::: DATA RECORDS

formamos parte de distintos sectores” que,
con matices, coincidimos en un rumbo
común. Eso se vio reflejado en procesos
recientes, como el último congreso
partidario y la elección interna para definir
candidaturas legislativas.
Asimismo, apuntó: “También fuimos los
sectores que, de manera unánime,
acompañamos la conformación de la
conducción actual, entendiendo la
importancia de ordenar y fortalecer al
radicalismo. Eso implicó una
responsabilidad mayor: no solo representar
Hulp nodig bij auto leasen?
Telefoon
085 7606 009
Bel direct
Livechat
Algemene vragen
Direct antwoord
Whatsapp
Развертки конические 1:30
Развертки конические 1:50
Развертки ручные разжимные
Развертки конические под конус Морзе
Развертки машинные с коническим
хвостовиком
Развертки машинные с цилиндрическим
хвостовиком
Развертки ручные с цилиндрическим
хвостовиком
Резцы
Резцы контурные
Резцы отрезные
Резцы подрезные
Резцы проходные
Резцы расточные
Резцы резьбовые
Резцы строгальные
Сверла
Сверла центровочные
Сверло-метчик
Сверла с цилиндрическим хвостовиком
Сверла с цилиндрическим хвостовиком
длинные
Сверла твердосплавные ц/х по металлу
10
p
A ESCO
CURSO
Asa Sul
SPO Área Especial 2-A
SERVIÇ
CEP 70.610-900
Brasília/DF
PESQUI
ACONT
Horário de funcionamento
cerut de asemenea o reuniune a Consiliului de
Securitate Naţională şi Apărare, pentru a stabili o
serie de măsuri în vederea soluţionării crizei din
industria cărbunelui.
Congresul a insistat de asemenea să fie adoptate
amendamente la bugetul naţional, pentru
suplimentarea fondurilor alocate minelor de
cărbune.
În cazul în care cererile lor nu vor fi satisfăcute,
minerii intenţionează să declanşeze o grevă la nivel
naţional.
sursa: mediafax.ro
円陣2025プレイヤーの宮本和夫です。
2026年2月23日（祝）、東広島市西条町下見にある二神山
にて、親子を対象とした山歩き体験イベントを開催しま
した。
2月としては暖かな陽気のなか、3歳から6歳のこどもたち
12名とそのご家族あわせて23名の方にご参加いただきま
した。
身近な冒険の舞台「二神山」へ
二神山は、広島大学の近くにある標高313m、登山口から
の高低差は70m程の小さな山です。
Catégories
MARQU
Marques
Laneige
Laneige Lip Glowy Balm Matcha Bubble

::::::

PROBLEM DESCRIPTION –
Reproduce every line above. Keep it exact.

ANSWER SECTION –
formamos parte de distintos sectores” que,
con matices, coincidimos en un rumbo
común. Eso se vio reflejado en procesos
recientes, como el último congreso
partidario y la elección interna para definir
candidaturas legislativas.
Asimismo, apuntó: “También fuimos los
sectores que, de manera unánime,
acompañamos la conformación de la
conducción actual, entendiendo la
importancia de ordenar y fortalecer al
radicalismo. Eso implicó una
responsabilidad mayor: no solo representar
Hulp nodig bij auto leasen?
Telefoon
085 7606 009
Bel direct
Livechat
Algemene vragen
Direct antwoord
Whatsapp
Развертки конические 1:30
Развертки конические 1:50
Развертки ручные разжимные
Развертки конические под конус Морзе
Развертки машинные с коническим
хвостовиком
Развертки машинные с цилиндрическим
хвостовиком
Развертки ручные с цилиндрическим
хвостовиком
Резцы
Резцы контурные
Резцы отрезные
Резцы подрезные
Резцы проходные
Резцы расточные
Резцы резьбовые
Резцы строгальные
Сверла
Сверла центровочные
Сверло-метчик
Сверла с цилиндрическим хвостовиком
Сверла с цилиндрическим хвостовиком
длинные
Сверла твердосплавные ц/х по металлу
10
p
A ESCO
CURSO
Asa Sul
SPO Área Especial 2-A
SERVIÇ
CEP 70.610-900
Brasília/DF
PESQUI
ACONT
Horário de funcionamento
cerut de asemenea o reuniune a Consiliului de
Securitate Naţională şi Apărare, pentru a stabili o
serie de măsuri în vederea soluţionării crizei din
industria cărbunelui.
Congresul a insistat de asemenea să fie adoptate
amendamente la bugetul naţional, pentru
suplimentarea fondurilor alocate minelor de
cărbune.
În cazul în care cererile lor nu vor fi satisfăcute,
minerii intenţionează să declanşeze o grevă la nivel
naţional.
sursa: mediafax.ro
円陣2025プレイヤーの宮本和夫です。
2026年2月23日（祝）、東広島市西条町下見にある二神山
にて、親子を対象とした山歩き体験イベントを開催しま
した。
2月としては暖かな陽気のなか、3歳から6歳のこどもたち
12名とそのご家族あわせて23名の方にご参加いただきま
した。
身近な冒険の舞台「二神山」へ
二神山は、広島大学の近くにある標高313m、登山口から
の高低差は70m程の小さな山です。
Catégories
MARQU
Marques
Laneige
Laneige Lip Glowy Balm Matcha Bubble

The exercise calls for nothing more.